It is clear that both TOR and Myc are essential regulators of Pol III. But, it is likely that while TOR can control Myc levels, both TOR and Myc can also function in parallel and independently of each other. Previous studies have shown that overactivation of TOR signalling could not promote growth when Myc was inhibited, but at the same time Myc overexpression could not promote growth when TOR was inhibited. These findings and the current data suggest that TOR and Myc cannot necessarily be placed in a simple, linear pathway.

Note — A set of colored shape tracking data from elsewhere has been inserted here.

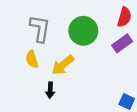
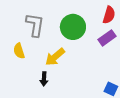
yellow semicircle: (32, 59) -> (19, 51), moved

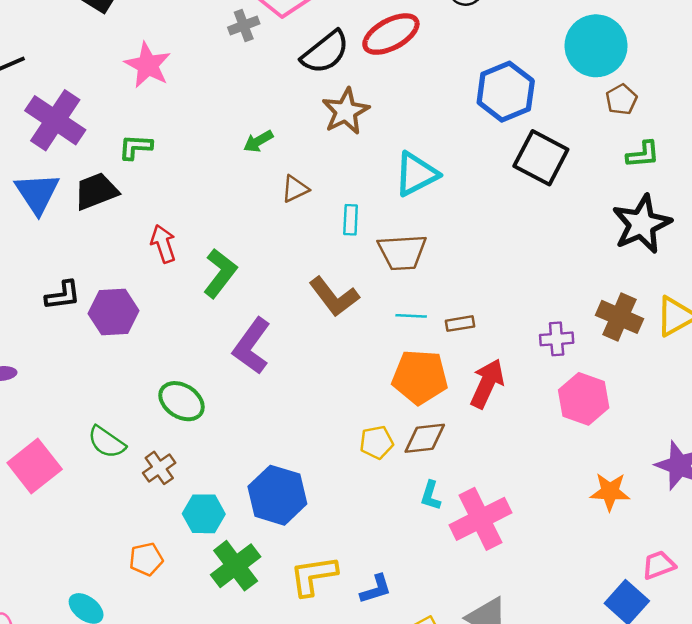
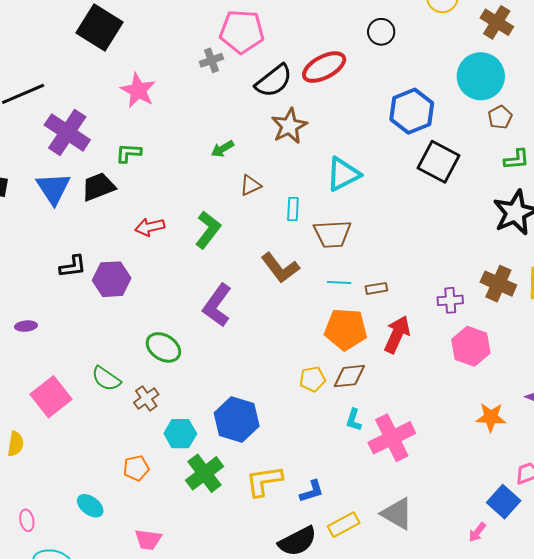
red arrow: (163, 244) -> (150, 227), turned -84
green L-shape: (220, 273) -> (208, 230), moved

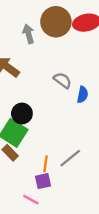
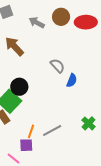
brown circle: (56, 22) -> (61, 17), size x0.7
gray arrow: (28, 34) -> (37, 23), turned -56

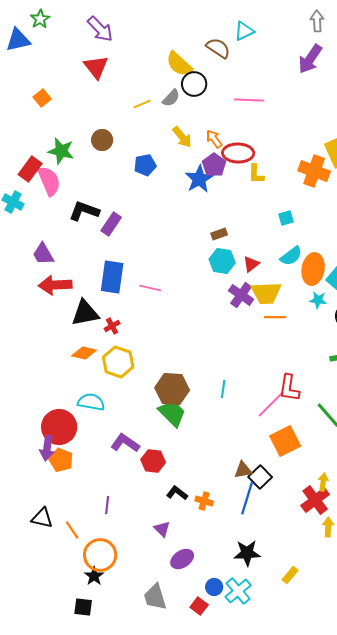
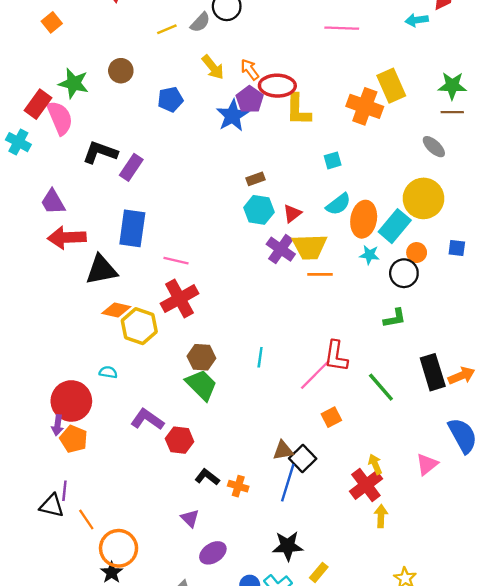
pink line: (249, 100) -> (342, 28), moved
yellow L-shape: (256, 174) -> (298, 110), size x1.4
pink line: (150, 288) -> (176, 261), moved
red cross: (112, 326) -> (180, 299), moved, size x2.0
orange diamond: (84, 353) -> (116, 310), moved
brown hexagon: (172, 389) -> (201, 357), size x0.7
cyan semicircle: (91, 402) -> (108, 372), size x0.6
orange square: (285, 441) -> (331, 417), size x0.6
purple arrow: (47, 448) -> (58, 425), size x0.7
yellow arrow: (323, 482) -> (375, 464), turned -30
purple line: (107, 505) -> (64, 491), moved
yellow rectangle: (290, 575) -> (319, 572), moved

Recent studies in Drosophila have emphasized how other conserved growth-regulatory pathways, particularly those that control growth of the imaginal tissues (such as Wingless, EGF/Ras, the Hippo-Yorkie pathway and Bantam RNAi) function via control of dMyc. Thus, dMyc may play a role in coupling these pathways to the control of Pol III activity to stimulate cell growth and proliferation (Marshall, 2012).

It is interesting to speculate as to which Pol III targets are important for growth control. Pol III regulates the expression of several short non-coding RNAs, such as the tRNAs, 5S rRNA and 7SL RNA. Regulation of 5S rRNA production by Brf could influence ribosome synthesis and hence growth. However, it was found that loss of Brf did not inhibit Pol I activity or alter levels of rRNA, suggesting that Brf probably does not directly influence ribosome numbers. One attractive possibility is that levels of the tRNAs may be limiting for translation and growth. In support of this notion, a recent paper showed that overexpression of Brf increased tRNA levels and promoted proliferation and transformation of cultured mammalian fibroblasts (Marshall, 2008). These effects of Brf were phenocopied by just increasing levels of tRNAiMet, and were associated with augmented mRNA translation and increased protein levels of growth promoters such as c-Myc and cyclin D1. No consistent increase was seen in tRNAs when Brf was overexpressed in larvae, perhaps because levels of other components of the TFIIIB complex are limiting in flies. Nevertheless, by controlling Brf activity and tRNA synthesis, TOR could promote translation of growth regulators and drive larval growth. In fact, a recent paper (Teleman, 2008) indicated that TOR signalling in Drosophila regulates dMyc protein levels, but not dMyc mRNA levels, consistent with a possible role for translational control (Marshall, 2012).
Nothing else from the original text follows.